# What you will do:
Report how many lines in the entries below have the word "neeg" in them, and give no other words.

# Provided information:

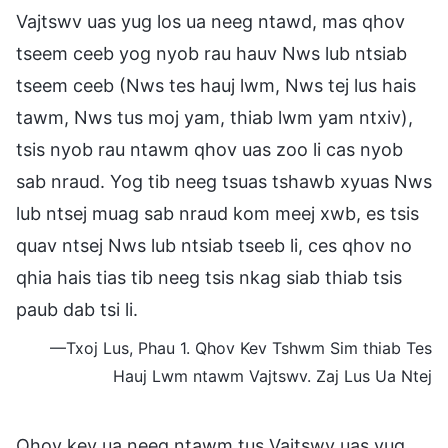
Vajtswv uas yug los ua neeg ntawd, mas qhov
tseem ceeb yog nyob rau hauv Nws lub ntsiab
tseem ceeb (Nws tes hauj lwm, Nws tej lus hais
tawm, Nws tus moj yam, thiab lwm yam ntxiv),
tsis nyob rau ntawm qhov uas zoo li cas nyob
sab nraud. Yog tib neeg tsuas tshawb xyuas Nws
lub ntsej muag sab nraud kom meej xwb, es tsis
quav ntsej Nws lub ntsiab tseeb li, ces qhov no
qhia hais tias tib neeg tsis nkag siab thiab tsis
paub dab tsi li.
—Txoj Lus, Phau 1. Qhov Kev Tshwm Sim thiab Tes
Hauj Lwm ntawm Vajtswv. Zaj Lus Ua Ntej
Qhov kev ua neeg ntawm tus Vajtswv uas yug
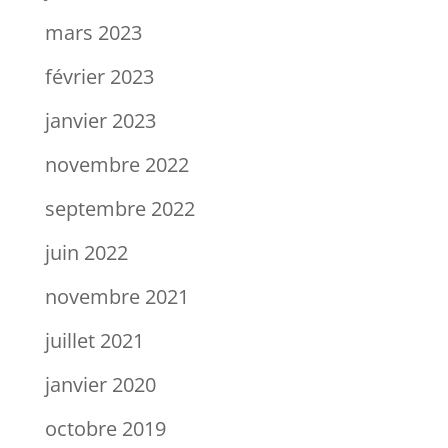
mars 2023
février 2023
janvier 2023
novembre 2022
septembre 2022
juin 2022
novembre 2021
juillet 2021
janvier 2020
octobre 2019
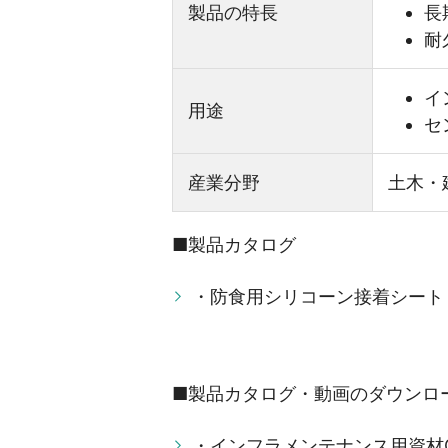
製品の特長
長
耐
イ
用途
セ
産業分野
土木・
■製品カタログ
・防食用シリコーン接着シート
■製品カタログ・動画のダウンロ
・インフラメンテナンス用資材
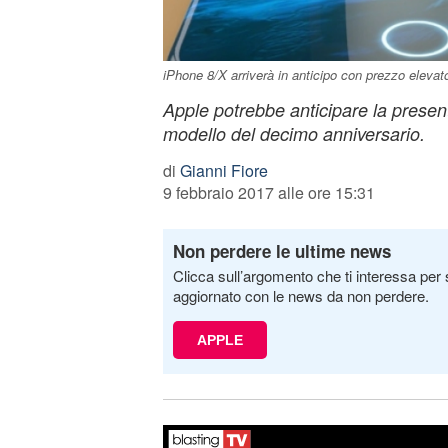
iPhone 8/X arriverà in anticipo con prezzo elevat
Apple potrebbe anticipare la present
modello del decimo anniversario.
di
Gianni Fiore
9 febbraio 2017 alle ore 15:31
Non perdere le ultime news
Clicca sull’argomento che ti interessa per 
aggiornato con le news da non perdere.
APPLE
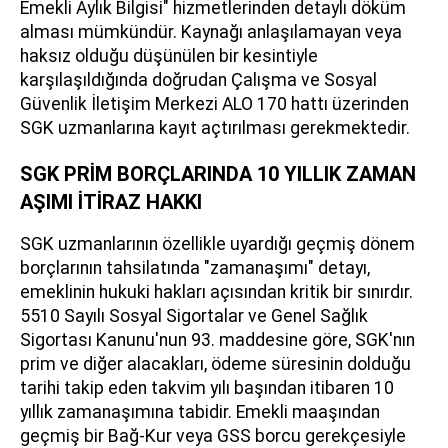
Emekli Aylık Bilgisi" hizmetlerinden detaylı döküm
alması mümkündür. Kaynağı anlaşılamayan veya
haksız olduğu düşünülen bir kesintiyle
karşılaşıldığında doğrudan Çalışma ve Sosyal
Güvenlik İletişim Merkezi ALO 170 hattı üzerinden
SGK uzmanlarına kayıt açtırılması gerekmektedir.
SGK PRİM BORÇLARINDA 10 YILLIK ZAMAN
AŞIMI İTİRAZ HAKKI
SGK uzmanlarının özellikle uyardığı geçmiş dönem
borçlarının tahsilatında "zamanaşımı" detayı,
emeklinin hukuki hakları açısından kritik bir sınırdır.
5510 Sayılı Sosyal Sigortalar ve Genel Sağlık
Sigortası Kanunu'nun 93. maddesine göre, SGK'nın
prim ve diğer alacakları, ödeme süresinin dolduğu
tarihi takip eden takvim yılı başından itibaren 10
yıllık zamanaşımına tabidir. Emekli maaşından
geçmiş bir Bağ-Kur veya GSS borcu gerekçesiyle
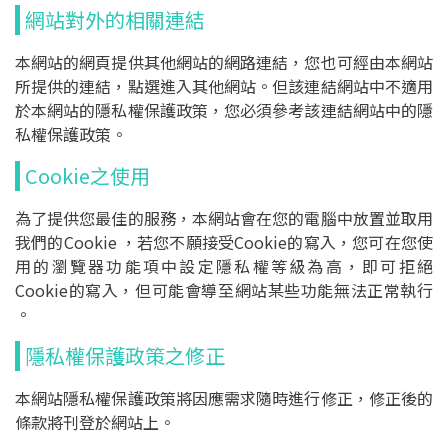
宣導說明會
網站對外的相關連結
檔案下載
本網站的網頁提供其他網站的網路連結，您也可經由本網站
所提供的連結，點選進入其他網站。但該連結網站中不適用
於本網站的隱私權保護政策，您必須參考該連結網站中的隱
水環境巡守隊
私權保護政策。
Cookie之使用
水巡守隊公告
為了提供您最佳的服務，本網站會在您的電腦中放置並取用
水巡守隊
我們的Cookie ，若您不願接受Cookie的寫入，您可在您使
現況介紹
用的瀏覽器功能項中設定隱私權等級為高，即可拒絕
Cookie的寫入，但可能會導至網站某些功能無法正常執行
巡守日常
。
水質監測數據庫
隱私權保護政策之修正
世界水質監測日
本網站隱私權保護政策將因應需求隨時進行修正，修正後的
水質監測查詢
條款將刊登於網站上。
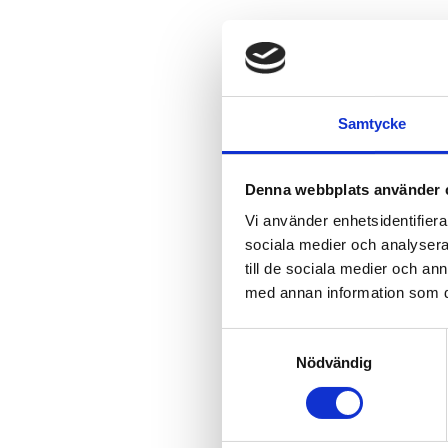
Samtycke
Denna webbplats använder 
Vi använder enhetsidentifierar
sociala medier och analysera 
till de sociala medier och a
med annan information som du 
Samtyckesval
Nödvändig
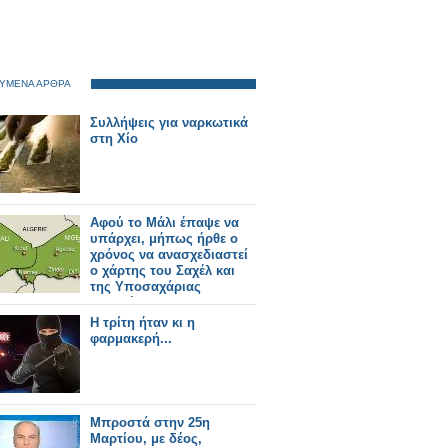
ΥΜΕΝΑ ΑΡΘΡΑ
Συλλήψεις για ναρκωτικά
στη Χίο
Αφού το Μάλι έπαψε να
υπάρχει, μήπως ήρθε ο
χρόνος να ανασχεδιαστεί
ο χάρτης του Σαχέλ και
της Υποσαχάριας
Αφρικής;
Η τρίτη ήταν κι η
φαρμακερή...
Μπροστά στην 25η
Μαρτίου, με δέος,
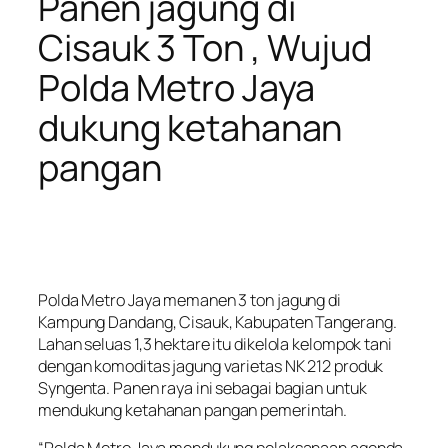
Panen jagung di
Cisauk 3 Ton , Wujud
Polda Metro Jaya
dukung ketahanan
pangan
Polda Metro Jaya memanen 3 ton jagung di
Kampung Dandang, Cisauk, Kabupaten Tangerang.
Lahan seluas 1,3 hektare itu dikelola kelompok tani
dengan komoditas jagung varietas NK 212 produk
Syngenta. Panen raya ini sebagai bagian untuk
mendukung ketahanan pangan pemerintah.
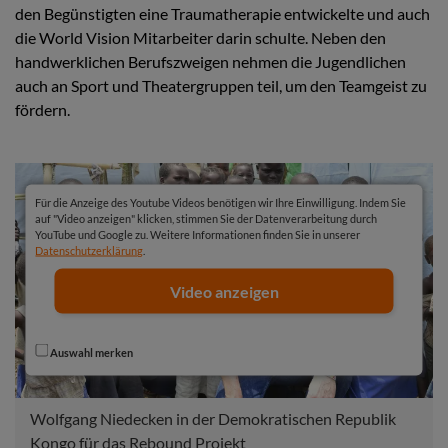
den Begünstigten eine Traumatherapie entwickelte und auch
die World Vision Mitarbeiter darin schulte. Neben den
handwerklichen Berufszweigen nehmen die Jugendlichen
auch an Sport und Theatergruppen teil, um den Teamgeist zu
fördern.
Für die Anzeige des Youtube Videos benötigen wir Ihre Einwilligung. Indem Sie
auf "Video anzeigen" klicken, stimmen Sie der Datenverarbeitung durch
YouTube und Google zu. Weitere Informationen finden Sie in unserer
Datenschutzerklärung
.
Video anzeigen
Auswahl merken
Wolfgang Niedecken in der Demokratischen Republik
Kongo für das Rebound Projekt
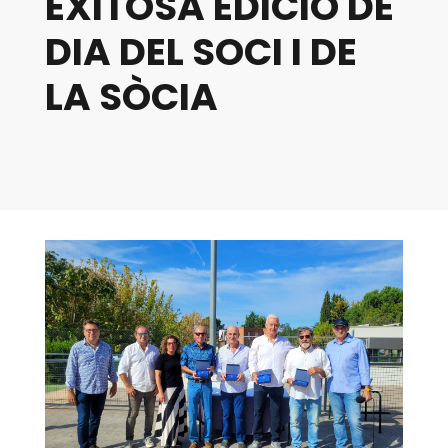
EXITOSA EDICIÓ DE
DIA DEL SOCI I DE
LA SÒCIA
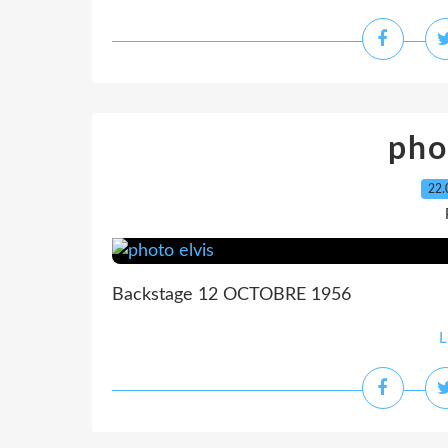
pho
22.
Backstage 12 OCTOBRE 1956
L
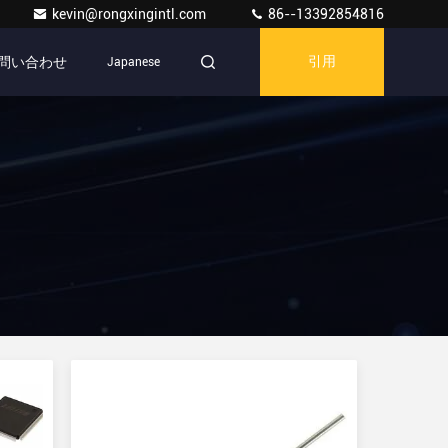
kevin@rongxingintl.com
86--13392854816
問い合わせ
Japanese
引用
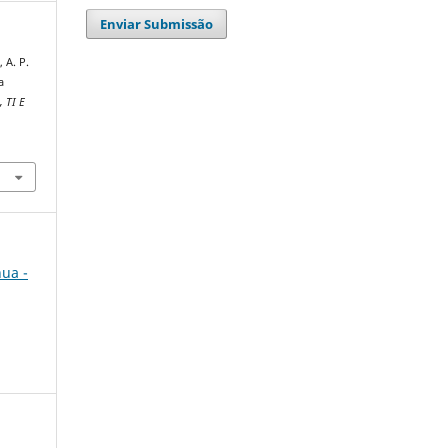
Enviar Submissão
 A. P.
a
, TI E
nua -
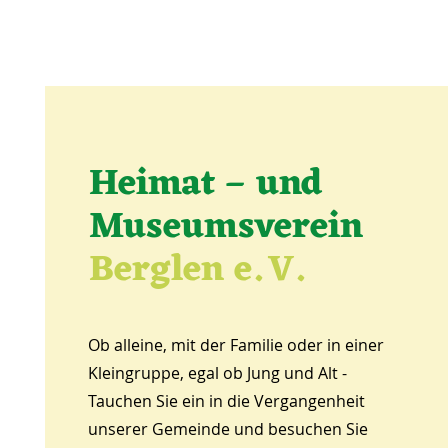
Heimat – und
Museumsverein
Berglen e.
V.
Ob alleine, mit der Familie oder in einer
Kleingruppe, egal ob Jung und Alt -
Tauchen Sie ein in die Vergangenheit
unserer Gemeinde und besuchen Sie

# Response for this exercise:
4